Late last week, Forbes published an editorial by Patrick Moorhead, who spoke with Raja Koduri about AMD's future in the GPU industry. Patrick was a Corporate Vice President at AMD until late 2011. He then created Moor Insights and Strategy, which provides industry analysis. He regularly publishes editorials to Forbes and CIO. Raja Koduri is the head of the Radeon Technologies Group at AMD.

View Full Size

I'm going to be focusing on a brief mention a little more than half-way through, though. According to the editorial, Raja stated that AMD will release two new GPUs in 2016. “He promised two brand new GPUs in 2016, which are hopefully going to both be 14nm/16nm FinFET from GlobalFoundries or TSMC and will help make Advanced Micro Devices more power and die size competitive.”

We have been expecting AMD's Artic Islands to arrive at some point in 2016, which will compete with NVIDIA's Pascal architecture at the high end. AMD's product stack has been relatively stale for a while, with most of the innovation occurring at the top end and pushing the previous top-end down a bit. Two new GPU architectures almost definitely mean that a second one will focus on the lower end of the market, making more compelling products on smaller processes to be more power efficient, cheaper per unit, and include newer features.

Add the recent report of the Antigua architecture, which I assume is in addition to AMD's two architecture announcement, and AMD's product stack could look much less familiar next year.

Source: Forbes

Video News

November 16, 2015 | 09:46 PM - Posted by Anonymous (not verified)

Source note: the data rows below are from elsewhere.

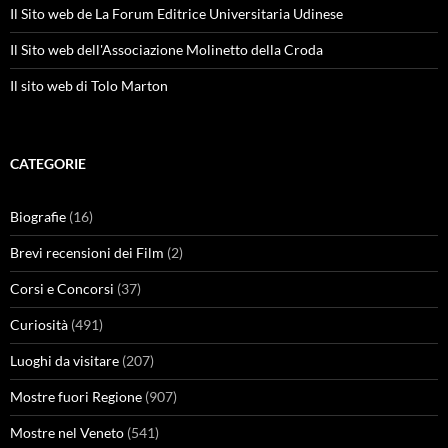
Il Sito web de La Forum Editrice Universitaria Udinese
Il Sito web dell'Associazione Molinetto della Croda
Il sito web di Tolo Marton
CATEGORIE
Biografie
(16)
Brevi recensioni dei Film
(2)
Corsi e Concorsi
(37)
Curiosità
(491)
Luoghi da visitare
(207)
Mostre fuori Regione
(907)
Mostre nel Veneto
(541)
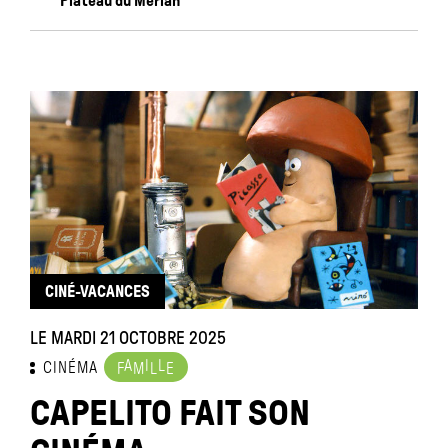
Plateau du Merlan
CINÉ-VACANCES
LE MARDI 21 OCTOBRE 2025
A
I
L
CINÉMA
F
M
L
E
CAPELITO FAIT SON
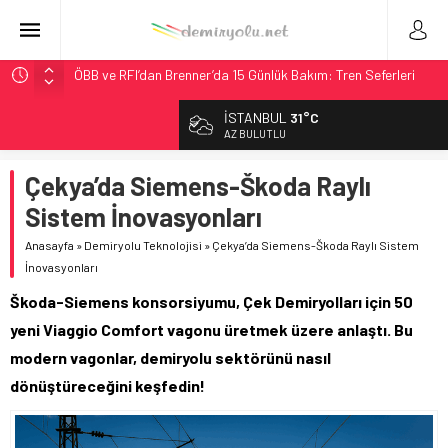
ÖBB ve RFI’dan Brenner’da 15 Günlük Bakım: Tren Seferleri
Duruyor
İSTANBUL
31°C
NS, Temmuz 2026’dan İtibaren Koltukta Bagaja Kalıcı
AZ BULUTLU
Yasak, Ceza Yok
Madrid Atocha’da 56 Milyon Euro’luk Yenileme: Sol Tüneli
Çekya’da Siemens-Škoda Raylı
%33 Kapasite Artışı
Sistem İnovasyonları
Çekya ETCS’de Erken Teslim Ama Ulusal Hedef 730 km’ye
Düştü
Anasayfa
»
Demiryolu Teknolojisi
»
Çekya’da Siemens-Škoda Raylı Sistem
İnovasyonları
Malezya Havayolları, TGV ile 28 Fransız Şehrine Tek Bilet
Škoda-Siemens konsorsiyumu, Çek Demiryolları için 50
yeni Viaggio Comfort vagonu üretmek üzere anlaştı. Bu
modern vagonlar, demiryolu sektörünü nasıl
dönüştüreceğini keşfedin!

Are we going to get mid and low-end parts first and then the big die part later? At 14 or 16 nm, even a mid-range part may compete with the high-end 28 nm parts. How big would a ~15 billion transistor part be at 14 nm? It would be very interesting if they could fit two of them on an interposer. 2016 definitely should be an interesting year.

November 16, 2015 | 11:32 PM - Posted by anonymous (not verified)

this was/is my line of thinking as well. and not only with big red. pascal's release cadence also gives me pause for concern. i wouldn't be too stoked if the first chips on these new process nodes, are similar to what nvidia did with gm107. would be nice n all, dont get me wrong. but wants to get straight down to business with these new chips, no foreplay necessary

November 16, 2015 | 11:21 PM - Posted by Anonymous (not verified)

AMD needs one discrete mobile SKU that can make its way into more laptops, unless AMD expects that APUs will fill that need! A Interposer based laptop APU SKU with HBM would really provide the bandwidth necessary for an APU to really replace the need for a discrete GPU in laptops! So Zen on an interposer with HBM for laptops, or get a line of discrete GCN mobile APUs that can get AMD more Laptop presence.

November 17, 2015 | 12:42 AM - Posted by Anonymous (not verified)

interposes and HBM Zen... same regurgitated shit you mention in every article... fuck off already

November 17, 2015 | 11:59 AM - Posted by Anonymous (not verified)

Why should I, especially if it irritates you so much, and that in itself makes it worth mentioning every single time. Man even Apple could go for a Zen based desktop/laptop SKUs on an interposer with HBM memory, and lots of motherboard space saved as well as power saving HBM! That HBM alone could feed any GPU's bandwidth needs, so an APU based on an interposer will allow for Zen CPUs( Fabricated on their own process node that best suits desktop CPUs) and GPUs(fabricated on the process node that best suits GPUs) to be joined together on a silicon interposer and wired up with uber wide parallel traces CPU to GPU, as well as GPU and CPU to HBM. All low clocked high effective bandwidth connection fabrics traced out on the interposer's substrate! Those Zen based APUs on an interposer will become used for all AMD's desktop, or mobile APUs eventually!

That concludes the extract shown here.